[Page images and extracted text]
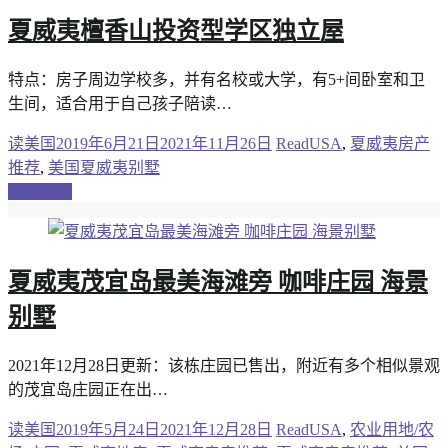
夏威夷檀香山投资型学区独立屋
特点：房子周边学校多，并有名校或大学，有5+间卧室和卫
生间，适合用于自己孩子陪读…
读美国
2019年6月21日
2021年11月26日
ReadUSA
,
夏威夷房产
推荐
,
美国夏威夷别墅
继续阅读
夏威夷茂宜岛最美海滩旁 咖啡庄园 海景
别墅
2021年12月28日更新：该栋庄园已售出，附近有多个相似景观
的茂宜岛庄园正在出…
读美国
2019年5月24日
2021年12月28日
ReadUSA
,
农业用地/农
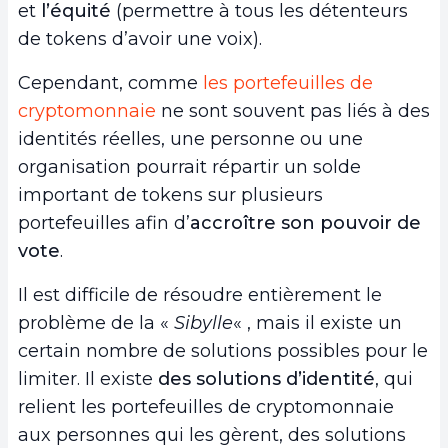
et
l’équité
(permettre à tous les détenteurs
de tokens d’avoir une voix).
Cependant, comme
les portefeuilles de
cryptomonnaie
ne sont souvent pas liés à des
identités réelles, une personne ou une
organisation pourrait répartir un solde
important de tokens sur plusieurs
portefeuilles afin d’
accroître son pouvoir de
vote
.
Il est difficile de résoudre entièrement le
problème de la «
Sibylle
« , mais il existe un
certain nombre de solutions possibles pour le
limiter. Il existe
des solutions d’identité
, qui
relient les portefeuilles de cryptomonnaie
aux personnes qui les gèrent, des solutions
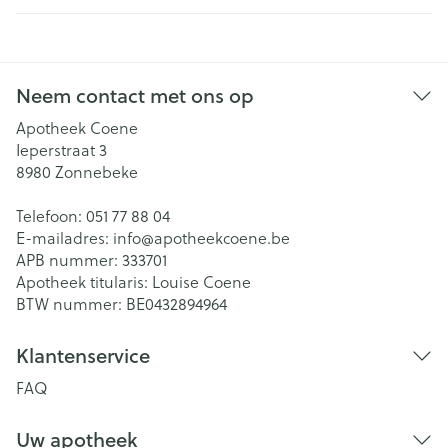
Neem contact met ons op
Apotheek Coene
Ieperstraat 3
8980
Zonnebeke
Telefoon:
051 77 88 04
E-mailadres:
info@
apotheekcoene.be
APB nummer:
333701
Apotheek titularis:
Louise Coene
BTW nummer:
BE0432894964
Klantenservice
FAQ
Uw apotheek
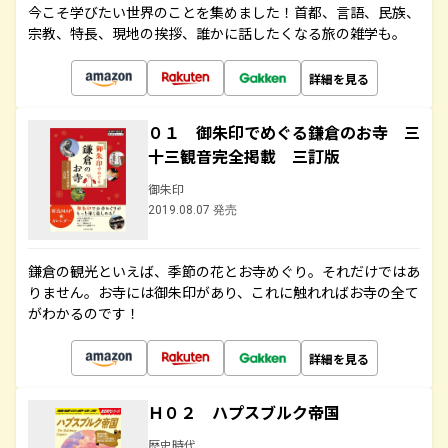
今こそ学びたい世界のことを集めました！首都、言語、民族、
宗教、特長、現地の挨拶、誰かに話したくなる旅の雑学も。
詳細を見る
０１ 御朱印でめぐる鎌倉のお寺 三
十三観音完全掲載 三訂版
御朱印
2019.08.07 発売
鎌倉の観光といえば、季節の花とお寺めぐり。それだけではあ
りません。お寺には御朱印があり、これに触れればお寺の全て
がわかるのです！
詳細を見る
Ｈ０２ ハプスブルク帝国
歴史時代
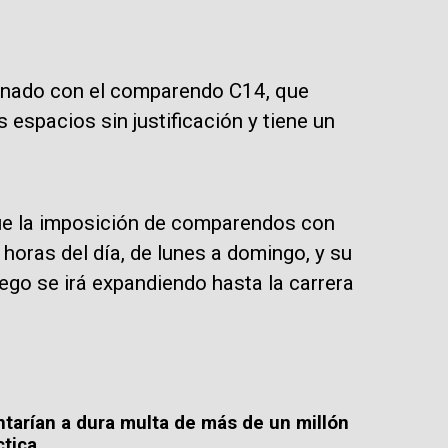
onado con el comparendo C14, que
espacios sin justificación y tiene un
que la imposición de comparendos con
horas del día, de lunes a domingo, y su
uego se irá expandiendo hasta la carrera
tarían a dura multa de más de un millón
ctica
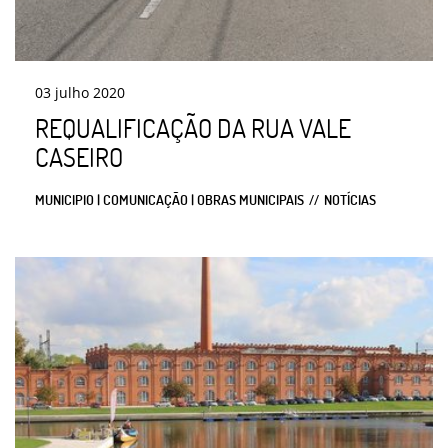
03
julho
2020
REQUALIFICAÇÃO DA RUA VALE
CASEIRO
MUNICIPIO | COMUNICAÇÃO | OBRAS MUNICIPAIS
NOTÍCIAS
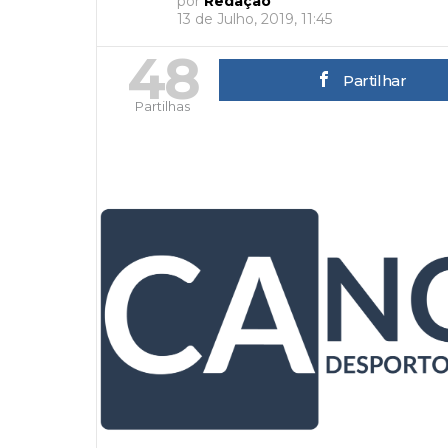
por
Redação
13 de Julho, 2019, 11:45
48
Partilhar
Partilhas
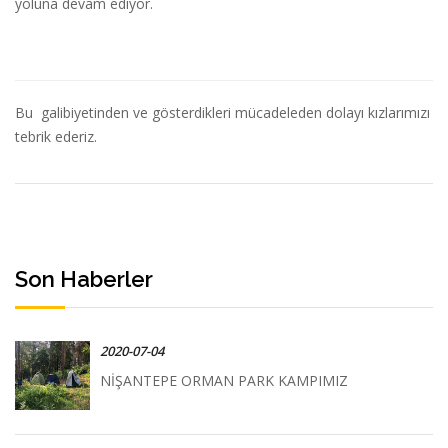
yoluna devam ediyor.
Bu galibiyetinden ve gösterdikleri mücadeleden dolayı kızlarımızı
tebrik ederiz.
Son Haberler
2020-07-04
NİŞANTEPE ORMAN PARK KAMPIMIZ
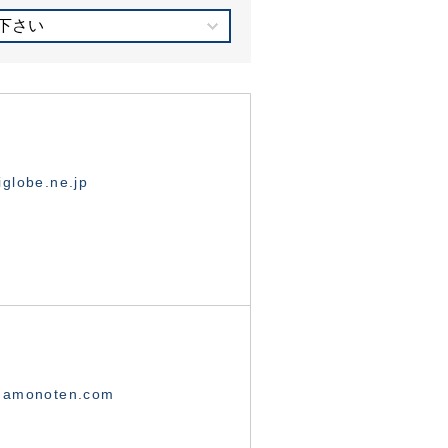
下さい
globe.ne.jp
namonoten.com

TASK TO COMPLETE => Each record above should be duplicated word for word, with no pictures included.

WRITTEN ANSWER =>
夏威夷檀香山投资型学区独立屋
特点：房子周边学校多，并有名校或大学，有5+间卧室和卫
生间，适合用于自己孩子陪读…
读美国
2019年6月21日
2021年11月26日
ReadUSA
,
夏威夷房产
推荐
,
美国夏威夷别墅
继续阅读
夏威夷茂宜岛最美海滩旁 咖啡庄园 海景
别墅
2021年12月28日更新：该栋庄园已售出，附近有多个相似景观
的茂宜岛庄园正在出…
读美国
2019年5月24日
2021年12月28日
ReadUSA
,
农业用地/农
et
l’équité
(permettre à tous les détenteurs
de tokens d’avoir une voix).
Cependant, comme
les portefeuilles de
cryptomonnaie
ne sont souvent pas liés à des
identités réelles, une personne ou une
organisation pourrait répartir un solde
important de tokens sur plusieurs
portefeuilles afin d’
accroître son pouvoir de
vote
.
Il est difficile de résoudre entièrement le
problème de la «
Sibylle
« , mais il existe un
certain nombre de solutions possibles pour le
limiter. Il existe
des solutions d’identité
, qui
relient les portefeuilles de cryptomonnaie
aux personnes qui les gèrent, des solutions
Neem contact met ons op
Apotheek Coene
Ieperstraat 3
8980
Zonnebeke
Telefoon:
051 77 88 04
E-mailadres:
info@
apotheekcoene.be
APB nummer:
333701
Apotheek titularis:
Louise Coene
BTW nummer:
BE0432894964
Klantenservice
FAQ
Uw apotheek
今こそ学びたい世界のことを集めました！首都、言語、民族、
宗教、特長、現地の挨拶、誰かに話したくなる旅の雑学も。
詳細を見る
０１ 御朱印でめぐる鎌倉のお寺 三
十三観音完全掲載 三訂版
御朱印
2019.08.07 発売
鎌倉の観光といえば、季節の花とお寺めぐり。それだけではあ
りません。お寺には御朱印があり、これに触れればお寺の全て
がわかるのです！
詳細を見る
Ｈ０２ ハプスブルク帝国
歴史時代
onado con el comparendo C14, que
espacios sin justificación y tiene un
que la imposición de comparendos con
horas del día, de lunes a domingo, y su
uego se irá expandiendo hasta la carrera
tarían a dura multa de más de un millón
ctica
03
julho
2020
REQUALIFICAÇÃO DA RUA VALE
CASEIRO
MUNICIPIO | COMUNICAÇÃO | OBRAS MUNICIPAIS
NOTÍCIAS
por
Redação
13 de Julho, 2019, 11:45
48
Partilhar
Partilhas
yoluna devam ediyor.
Bu galibiyetinden ve gösterdikleri mücadeleden dolayı kızlarımızı
tebrik ederiz.
Son Haberler
2020-07-04
NİŞANTEPE ORMAN PARK KAMPIMIZ
下さい
globe.ne.jp
namonoten.com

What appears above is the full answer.